42. Filmfestival Max Ophüls Preis
»Borga« (2021). © Tobias von dem Borne
Das Filmfestival Max Ophüls Preis in Saarbrücken ist das wichtigste Forum des deutschsprachigen Filmnachwuchses. Zwölf Filme liefen bei der digitalen Ausgabe im Wettbewerb
»Borga« heißen in Ghana die Afrikaner, die es im fernen Europa zu etwas gebracht haben. Kojo lebt mit seinen Eltern und seinem Bruder in Agbogbloshie, einem Stadtteil der Millionenstadt Accra, und verdient wie alle dort seinen Lebensunterhalt mit dem Zerpflücken von Elektroschrott in einer Umgebung nicht nur mit prekären Verhältnissen, sondern auch mit mafiösen und patriarchalen Strukturen.

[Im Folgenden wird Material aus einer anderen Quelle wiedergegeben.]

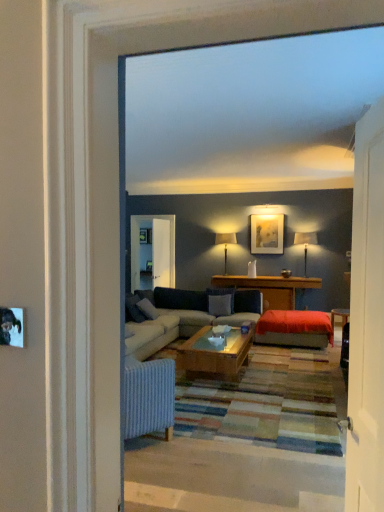 Question: Can you confirm if matte gold picture frame at upper center is wider than wooden table at center?

Choices:
 (A) yes
 (B) no

Answer: (B)

Question: Considering the relative positions of matte gold picture frame at upper center and wooden table at center in the image provided, is matte gold picture frame at upper center behind wooden table at center?

Choices:
 (A) yes
 (B) no

Answer: (A)

Question: Is wooden table at center at the back of matte gold picture frame at upper center?

Choices:
 (A) yes
 (B) no

Answer: (B)

Question: Could wooden table at center be considered to be inside matte gold picture frame at upper center?

Choices:
 (A) no
 (B) yes

Answer: (A)

Question: Can you confirm if matte gold picture frame at upper center is smaller than wooden table at center?

Choices:
 (A) no
 (B) yes

Answer: (B)

Question: In the image, is white wooden door at right positioned in front of or behind matte black lampshade at center, which ranks as the first lamp in left-to-right order?

Choices:
 (A) behind
 (B) front

Answer: (B)

Question: Is white wooden door at right taller or shorter than matte black lampshade at center, marked as the first lamp in a back-to-front arrangement?

Choices:
 (A) short
 (B) tall

Answer: (B)

Question: Considering the positions of white wooden door at right and matte black lampshade at center, which ranks as the first lamp in left-to-right order, in the image, is white wooden door at right wider or thinner than matte black lampshade at center, which ranks as the first lamp in left-to-right order,?

Choices:
 (A) wide
 (B) thin

Answer: (B)

Question: From a real-world perspective, is white wooden door at right positioned above or below matte black lampshade at center, marked as the first lamp in a back-to-front arrangement?

Choices:
 (A) above
 (B) below

Answer: (B)

Question: Visually, is clear glass screen door at center positioned to the left or to the right of matte gold picture frame at upper center?

Choices:
 (A) left
 (B) right

Answer: (A)

Question: Relative to matte gold picture frame at upper center, is clear glass screen door at center in front or behind?

Choices:
 (A) front
 (B) behind

Answer: (A)

Question: From a real-world perspective, relative to matte gold picture frame at upper center, is clear glass screen door at center vertically above or below?

Choices:
 (A) above
 (B) below

Answer: (B)

Question: From the image's perspective, is clear glass screen door at center above or below matte gold picture frame at upper center?

Choices:
 (A) below
 (B) above

Answer: (A)

Question: From a real-world perspective, is matte black lampshade at center, which is the 2th lamp in front-to-back order, physically located above or below matte gold picture frame at upper center?

Choices:
 (A) below
 (B) above

Answer: (A)

Question: Considering the positions of matte black lampshade at center, marked as the first lamp in a back-to-front arrangement, and matte gold picture frame at upper center in the image, is matte black lampshade at center, marked as the first lamp in a back-to-front arrangement, taller or shorter than matte gold picture frame at upper center?

Choices:
 (A) tall
 (B) short

Answer: (A) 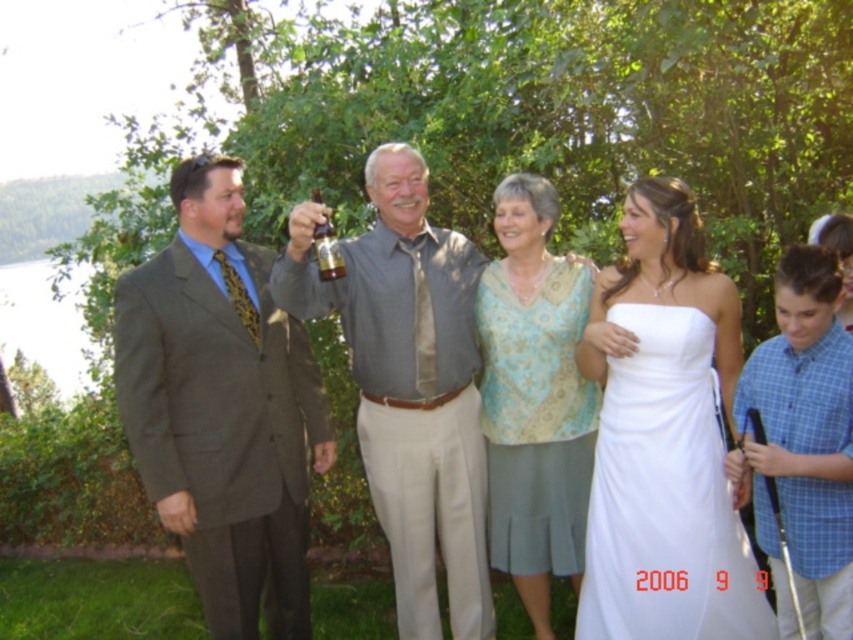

Und er träumt davon, selbst ein Borga zu werden, im fernen Deutschland, wo der Onkel eines Kumpels lebt. Als er es geschafft hat, sich dorthin durchzuschlagen, nach Mannheim, erklärt ihm der Onkel, wie das Foto, das er nach Ghana schickte, zustande kam: für 50 Euro, mit einem gestellten Auto, vor einem Haus, das nicht ihm gehört. Eine der stärksten Szenen des Debütfilms von York-Fabian Raabe, ganz beiläufig erzählt. Aber Kojo, eindrücklich verkörpert von Eugene Boateng, wird seinen Weg machen, mit Anzug, deutscher Freundin (Christiane Paul) und viel Geld. Aber zu einem hohen Preis: als Drogenschmuggler.
»Borga« war zu Recht der große Gewinner des 42. Max Ophüls Preises, ein Film, der sich viel Zeit nimmt für die Familienstrukturen in Ghana, der von Erwartungen erzählt und sich in keiner crime story verliert. Die Reise nach Deutschland etwa ist kein Thema in diesem Film. »Borga« hat insgesamt vier Preise gewonnen, für den besten Spielfilm, den Preis der ökumenischen Jury, den Publikumspreis und den Preis für den gesellschaftlich relevanten Film, der an den Produzenten und Hauptdarsteller Eugene Boateng ging. So einen Preisregen auf einen Film hat man nicht in jedem Jahr.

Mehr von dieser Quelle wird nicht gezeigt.